[Dataset content]
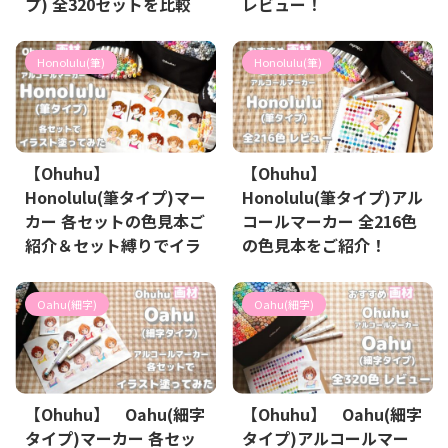
プ) 全320セットを比較
レビュー！
してみた
Honolulu(筆)
Honolulu(筆)
【Ohuhu】
【Ohuhu】
Honolulu(筆タイプ)マー
Honolulu(筆タイプ)アル
カー 各セットの色見本ご
コールマーカー 全216色
紹介＆セット縛りでイラ
の色見本をご紹介！
ストを塗ってみた
Oahu(細字)
Oahu(細字)
【Ohuhu】 Oahu(細字
【Ohuhu】 Oahu(細字
タイプ)マーカー 各セッ
タイプ)アルコールマー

[About this task] All the material above must be copied exactly, and no picture belongs in the copy.

[The answer]
プ) 全320セットを比較
レビュー！
してみた
Honolulu(筆)
Honolulu(筆)
【Ohuhu】
【Ohuhu】
Honolulu(筆タイプ)マー
Honolulu(筆タイプ)アル
カー 各セットの色見本ご
コールマーカー 全216色
紹介＆セット縛りでイラ
の色見本をご紹介！
ストを塗ってみた
Oahu(細字)
Oahu(細字)
【Ohuhu】 Oahu(細字
【Ohuhu】 Oahu(細字
タイプ)マーカー 各セッ
タイプ)アルコールマー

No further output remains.